Şimdi parçaları birleştirme zamanı. Bir kez daha vurgulayalım ki biz hakikatte kendimiz ile savaşıyoruz. Kendi kendimizi bitirmeye ahd etmişiz. Cumhuriyet öncesinde dost düşman tanımı Müslim-gayri Müslim esasına bina edilmişti. Küresel emperyalizmin devşirmeleri olan İttihatçılar ve diğerleri, Müslim, gayr-i Müslim esasını kaldırıp yerine etnisiteyi, yani Türkçülüğü ikame ettiler.
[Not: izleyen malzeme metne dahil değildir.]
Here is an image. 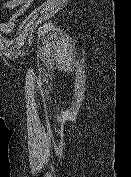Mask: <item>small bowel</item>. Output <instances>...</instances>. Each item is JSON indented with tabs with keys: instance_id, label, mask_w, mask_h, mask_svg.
I'll return each mask as SVG.
<instances>
[{
	"instance_id": "1",
	"label": "small bowel",
	"mask_w": 131,
	"mask_h": 177,
	"mask_svg": "<svg viewBox=\"0 0 131 177\" xmlns=\"http://www.w3.org/2000/svg\"><path fill=\"white\" fill-rule=\"evenodd\" d=\"M33 2L34 0H2V7L6 9H13L14 13L7 23L0 24V30L5 33L10 32L13 29L17 19L26 12Z\"/></svg>"
}]
</instances>
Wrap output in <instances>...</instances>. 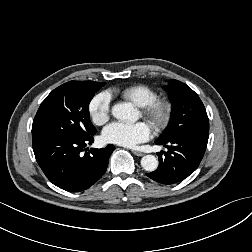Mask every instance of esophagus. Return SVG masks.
<instances>
[{
	"label": "esophagus",
	"instance_id": "1",
	"mask_svg": "<svg viewBox=\"0 0 252 252\" xmlns=\"http://www.w3.org/2000/svg\"><path fill=\"white\" fill-rule=\"evenodd\" d=\"M132 153L136 156H143L144 154L140 151H137V150H132Z\"/></svg>",
	"mask_w": 252,
	"mask_h": 252
}]
</instances>
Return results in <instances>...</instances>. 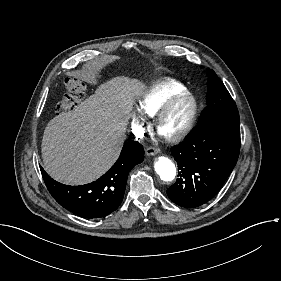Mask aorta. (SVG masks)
<instances>
[{
    "mask_svg": "<svg viewBox=\"0 0 281 281\" xmlns=\"http://www.w3.org/2000/svg\"><path fill=\"white\" fill-rule=\"evenodd\" d=\"M155 170L161 180L170 182L176 176V167L168 157H159L155 162Z\"/></svg>",
    "mask_w": 281,
    "mask_h": 281,
    "instance_id": "obj_1",
    "label": "aorta"
}]
</instances>
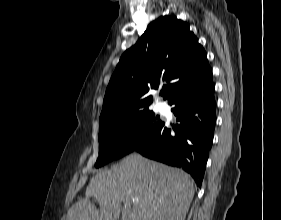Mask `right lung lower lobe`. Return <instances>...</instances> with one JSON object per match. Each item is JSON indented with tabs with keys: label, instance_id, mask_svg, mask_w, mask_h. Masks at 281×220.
Listing matches in <instances>:
<instances>
[{
	"label": "right lung lower lobe",
	"instance_id": "right-lung-lower-lobe-1",
	"mask_svg": "<svg viewBox=\"0 0 281 220\" xmlns=\"http://www.w3.org/2000/svg\"><path fill=\"white\" fill-rule=\"evenodd\" d=\"M214 83L183 92L169 104L173 109L178 129L175 133L164 122L160 129L134 151L145 157L188 172L201 187L209 150L213 143L216 121Z\"/></svg>",
	"mask_w": 281,
	"mask_h": 220
}]
</instances>
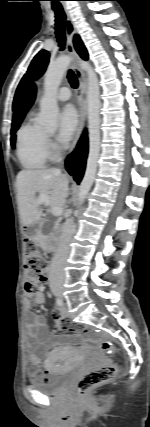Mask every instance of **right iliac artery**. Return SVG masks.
Segmentation results:
<instances>
[{"label":"right iliac artery","mask_w":150,"mask_h":427,"mask_svg":"<svg viewBox=\"0 0 150 427\" xmlns=\"http://www.w3.org/2000/svg\"><path fill=\"white\" fill-rule=\"evenodd\" d=\"M56 304H57L58 306H62V305H63V302H62V300H61L60 298H57V299H56Z\"/></svg>","instance_id":"82829eb1"}]
</instances>
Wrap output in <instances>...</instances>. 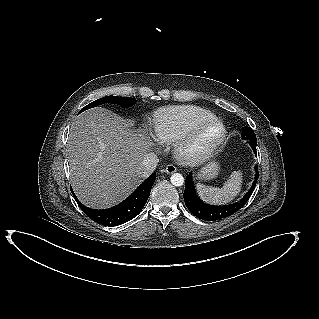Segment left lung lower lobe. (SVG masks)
Instances as JSON below:
<instances>
[{
	"label": "left lung lower lobe",
	"instance_id": "obj_1",
	"mask_svg": "<svg viewBox=\"0 0 319 319\" xmlns=\"http://www.w3.org/2000/svg\"><path fill=\"white\" fill-rule=\"evenodd\" d=\"M257 157L256 145H250ZM255 179L252 183L251 189L245 194V196L237 203L227 206H213L205 204L200 198L197 196L193 181L192 174L186 177L185 191H184V201L189 209V211L196 217L206 220V221H215L220 220L230 215H233L237 211H239L249 200L251 194L253 193L256 182L258 179V168L255 167Z\"/></svg>",
	"mask_w": 319,
	"mask_h": 319
}]
</instances>
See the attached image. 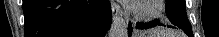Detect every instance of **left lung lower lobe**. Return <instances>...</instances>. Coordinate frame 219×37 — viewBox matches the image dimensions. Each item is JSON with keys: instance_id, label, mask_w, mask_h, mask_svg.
Instances as JSON below:
<instances>
[{"instance_id": "left-lung-lower-lobe-1", "label": "left lung lower lobe", "mask_w": 219, "mask_h": 37, "mask_svg": "<svg viewBox=\"0 0 219 37\" xmlns=\"http://www.w3.org/2000/svg\"><path fill=\"white\" fill-rule=\"evenodd\" d=\"M156 25H162V24L159 22V20H155V21H153L150 24H137V28H139V29H147V28H150V27H153V26H156ZM131 32H132V27H131V25H129L128 33H129L130 36H131ZM186 34L189 37H194L193 33H186Z\"/></svg>"}]
</instances>
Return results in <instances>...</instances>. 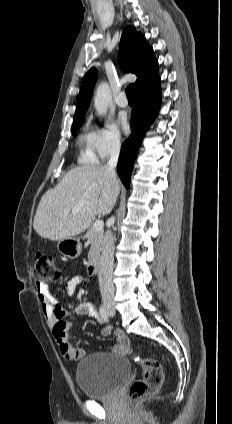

Bir anlamda doğru. Proje emperyalizmin. Ümmetçiliği kaldırıp ırkı getirmek ve Kürtleri ötekileştirmekle bizi ölmeye ve öldürmeye mahkum ettiler. Ancak biz lokomotifliğini aldık. 

Bu böyle devam ettiği müddetçe savaş bitmez. Afrin'in alınması ile sonuca varılmaz. Bunun arkasından Münbiç, sonrasında Kobani, Cezire ve diğerleri gelir. Bunlar bitse yine Irak Kürdistanı`nda bir oyun daha tezgahlanir. 

Anlayacağınız; ötekileştirme devam ettiği müddetçe kısır döngü devam eder. Kürtler, kendilerini ait hissetmedikleri müddetçe de arkası kesilmez. Bu aidiyetin oluşmasını engelleyen, batıda değil Ankara'da bir akıl var. Ankara'daki ile batıdaki akıl aynıdır. İkisi adalet ve kardeşliğin oluşumunu engellemek için uçurumu kan ve  savaş ile derinleştirmeye devam ediyorlar.

Dolayısıyla teşhis şu; PKK, PYD ve diğerleri birer sonuçtur. Devletin bu tutumu veya devlete yüz yıldan beri yaptırılan bu yanlışlar onları doğuran asıl unsurdur. Bu ortadan kaldırılmalıdır. Projenin yerli ve harici sahipleri, çatıştırmayı hiç bir zaman bitirmez. Bitirmek istemez. O iradeyi bizim göstermemiz lazım.

Sorumluluk önce devletindir. Bu teşhisin net olarak konulması lazımdır. Devletin kılcal damarlarına kadar zerkedilen bölünme paranoyası bitmeli, kardeşlik tesis edilmeli, yüz yıl öncesine dönülmelidir. Evet, çözüm sürecine bir an önce girilmelidir. Ancak bu süreç için iki veya daha fazla tarafa ihtiyaç yoktur. Çözüm, PKK'ya, silaha mahkum edilmemelidir. Süreç, devletin mantalitesinden başlamalıdır.

Mevzuattaki ayrıştırıcı hususlar atılmalı, tüm toplumların kardeşliği, adalet üzere tesis edilmeli, etnisiteye her türlü vurgu, atıf kaldırılmalıdır. Bir etnisiteye dayanmayan ortak şemsiye açılmalı ve küresel emperyalizmin giriş menfezleri kapatılmalıdır. 

Bu düzenlemeleri yapmadığınız müddetçe Rusya`nın da dahil olduğu küresel emperyalizmin bu coğrafyadaki stratejilerinin hamallığınıkanımızla yapmaya devam edeceğiz.